About a year ago, NBC News anchor Megyn Kelly delivered her Florida Forum address at the Times-Union Center for the Performing Arts in Jacksonville, and one of her messages particularly resonated with me.
When deciding which news to trust, the journalist’s suggestion to the crowd was straightforward: seek out sources that demonstrate humility and honesty, and admit their mistakes.
One year later, it’s my turn to do just that, and take responsibility for an error I recently made in my reporting.
On Jan. 11, I covered a joint luncheon for the Jacksonville Chamber of Commerce Beaches Division and the Ponte Vedra Beach Division of the St. Johns County Chamber of Commerce. A number of local government officials addressed the luncheon, including St. Johns County (SJC) Administrator Michael Wanchick.
The county administrator delivered a sobering address on SJC’s challenging financial state, and also remarked that the single most significant challenge for local government is lack of community engagement.
“Research shows that 7 percent of your population on average pays attention to local government, and that’s unfortunate because all of us in public service have to make very difficult decisions that affect the quality of your life,” said Wanchick. “When you don’t tell us clearly and precisely what it is you want local government to deliver and how you want us to pay for it, it puts elected officials in the position of guessing what you want.”
In my story published Jan. 18, I paraphrased this quote, which comes straight from an audio recording of the address, and wrote the following: Wanchick said it’s more important than ever for residents to become involved with their local government. He said lack of community engagement is the most significant challenge for local government, and that needs to change so that elected officials like him are not left in a position to guess about issues that affect residents’ quality of life.

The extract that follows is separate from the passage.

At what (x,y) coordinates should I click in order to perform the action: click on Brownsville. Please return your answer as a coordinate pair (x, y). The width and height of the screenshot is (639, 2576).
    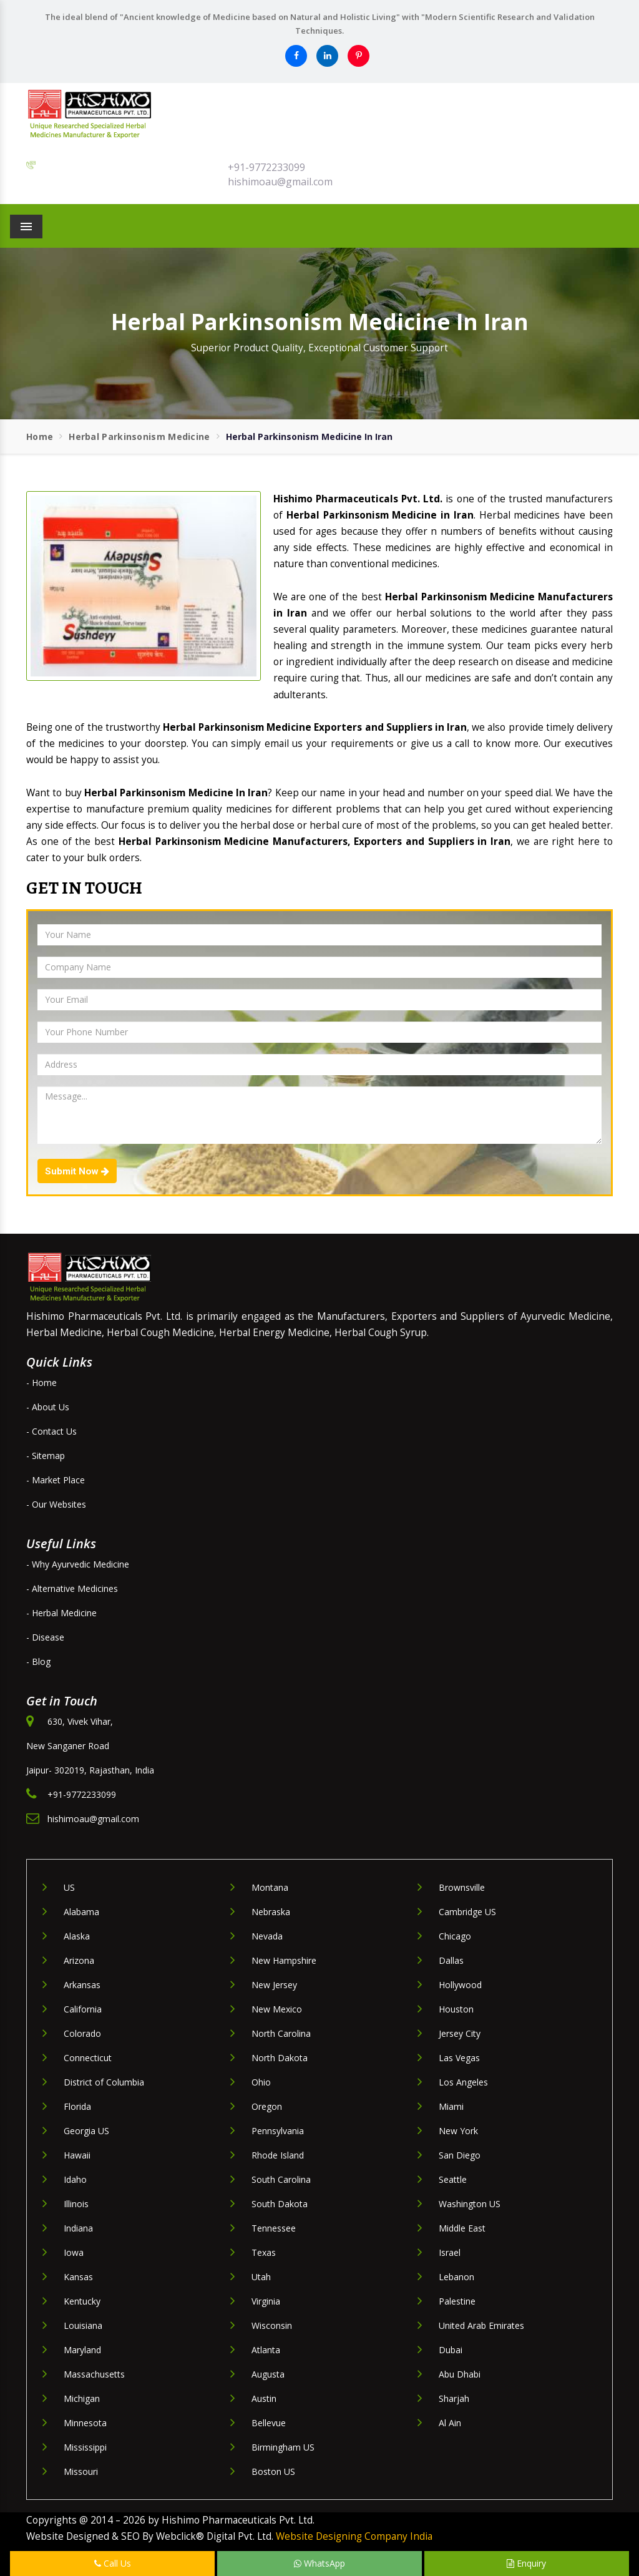
    Looking at the image, I should click on (462, 1887).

My mistake? Mr. Wanchick is not an elected official; he was hired by the Board of County Commissioners. I got it wrong, and I will learn from it.
So, here is what I’ve done. I’ve issued a correction to the online version of the article, as seen on pontevedrarecorder.com. In addition, I’m writing this message/correction to all of you, and I plan to speak with Mr. Wanchick and the county commissioners to personally apologize for the misrepresentation. I hope, in doing so, I demonstrate the humility and honesty that Megyn Kelly instilled in me one year ago.
Reporting the news, accurately, in the Ponte Vedra and Beaches communities is of the utmost importance to us at the Recorder. It’s a responsibility we take very seriously and will continue to take seriously moving forward.
But, here’s the deal: Sometimes, we’re not going to get everything right, regardless of how hard we try. Although I don’t take any pleasure in admitting that, it’s the nature of the industry, which is characterized by high pressure, looming deadlines and now, the increasingly difficult challenge to do more with less.
With that being said, I want to use my mistake as an opportunity to make a request of you, the readers. If you read something in a Recorder story that you believe is incorrect or something that you may not agree with, please let us know, or please send me a letter to the editor. We want to create a culture in which this dialogue is a vital part of our newspaper, because we are ultimately here to serve you.
Thank you for reading, for understanding and for your continued support.